Syarat Tumbuh dan Budidaya Daun Dewa
Daun Dewa membutuhkan kondisi lingkungan yang sesuai untuk tumbuh optimal. Berikut adalah panduan budidaya Daun Dewa:
- Pilih lokasi dengan pencahayaan yang sesuai
- Siapkan media tanam yang subur dan gembur
- Pastikan drainase air yang baik
- Lakukan penyiraman secara teratur
- Berikan pupuk sesuai kebutuhan
Perbanyakan Daun Dewa paling efisien dilakukan dengan stek batang. Pilih batang yang sehat, tidak terlalu tua atau terlalu muda, dengan panjang 10–15 cm dan memiliki minimal 3 ruas. Potong miring pangkal stek tepat di bawah buku ruas menggunakan pisau steril tajam. Buang daun pada 2 ruas terbawah dan sisakan 2–3 helai daun di pucuk. Rendam pangkal stek dalam larutan perangsang akar (Rootone-F atau air kelapa murni selama 1–2 jam) untuk mempercepat pertumbuhan akar. Siapkan media semai berupa campuran tanah, pupuk kandang matang, dan sekam bakar dengan perbandingan 1:1:1 yang sudah disterilkan dengan pengukusan atau penyiraman air panas. Masukkan media ke dalam polybag ukuran 10×15 cm atau nampan semai. Buat lubang tanam sedalam 3–5 cm dengan jari atau tongkat, masukkan stek, padatkan media di sekeliling batang. Siram dengan spray halus hingga media lembab. Tempatkan polybag di lokasi teduh dengan naungan 60–70% selama 2–3 minggu pertama. Setelah stek mengeluarkan akar dan tunas baru (biasanya hari ke-14 hingga 21), pindahkan ke tempat dengan naungan 50%. Bila menggunakan biji, semai langsung di media halus, tutup tipis dengan tanah, jaga kelembaban dengan spray, dan bibit siap pindah setelah 4–6 minggu dengan tinggi 5–10 cm. Untuk penanaman di pot, gunakan pot berdiameter 25–40 cm dengan lubang drainase, isi media tanam setinggi 3/4 pot, tanam bibit di tengah, timbun hingga pangkal batang. Siram secukupnya dan letakkan pot di teras atau jendela yang mendapat sinar matahari pagi. Penanaman di lahan langsung dilakukan setelah bibit berumur 4–5 minggu dengan jarak tanam 30×40 cm atau 40×40 cm. Buat bedengan dengan lebar 100–120 cm, tinggi 20–30 cm, dan parit drainase di sekelilingnya. Beri ajir atau lanjaran setinggi 60–80 cm untuk mencegah batang roboh saat berbuah atau terkena angin.
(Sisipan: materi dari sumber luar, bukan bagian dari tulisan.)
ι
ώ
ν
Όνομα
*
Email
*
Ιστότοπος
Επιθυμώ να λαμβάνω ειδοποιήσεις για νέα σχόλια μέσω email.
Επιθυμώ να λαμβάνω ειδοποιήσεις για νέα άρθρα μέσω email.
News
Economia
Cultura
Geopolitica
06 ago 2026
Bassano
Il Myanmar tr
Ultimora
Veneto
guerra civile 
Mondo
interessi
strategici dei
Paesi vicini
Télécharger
Manfaat dan Kegunaan Daun Dewa
Daun Dewa memiliki beragam manfaat yang telah dikenal masyarakat:
- Membantu melancarkan peredaran darah dan mengurangi risiko penyumbatan pembuluh darah berkat kandungan flavonoid dan asam fenolat yang bersifat antikoagulan ringan.
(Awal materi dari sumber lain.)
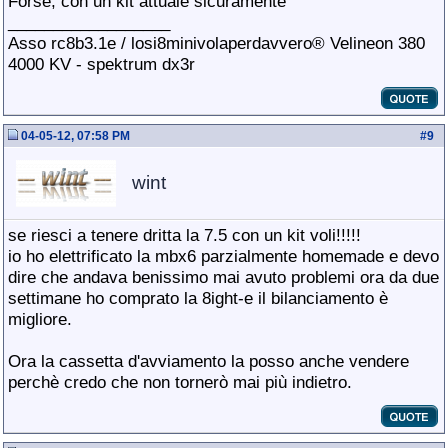
Forse, con un kit attuale sicuramente
__________________
Asso rc8b3.1e / losi8minivolaperdavvero® Velineon 380
4000 KV - spektrum dx3r
04-05-12, 07:58 PM
#
9
wint
se riesci a tenere dritta la 7.5 con un kit voli!!!!!
io ho elettrificato la mbx6 parzialmente homemade e devo
dire che andava benissimo mai avuto problemi ora da due
settimane ho comprato la 8ight-e il bilanciamento è
migliore.
Ora la cassetta d'avviamento la posso anche vendere
perchè credo che non tornerò mai più indietro.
- Menurunkan tekanan darah tinggi (hipertensi) secara alami melalui efek vasodilatasi pembuluh darah yang dimediasi oleh senyawa alkaloid dan kalium.
- Berpotensi sebagai agen antikanker—ekstrak etanol daun dewa menunjukkan aktivitas sitotoksik terhadap sel kanker payudara MCF-7 dan sel kanker serviks HeLa dalam studi in vitro.
- Membantu mengontrol kadar gula darah pada penderita diabetes tipe 2 melalui peningkatan sensitivitas insulin dan penghambatan enzim alfa-glukosidase.
- Meredakan peradangan sendi dan nyeri otak berkat kandungan saponin dan flavonoid yang menghambat enzim siklooksigenase (COX-2).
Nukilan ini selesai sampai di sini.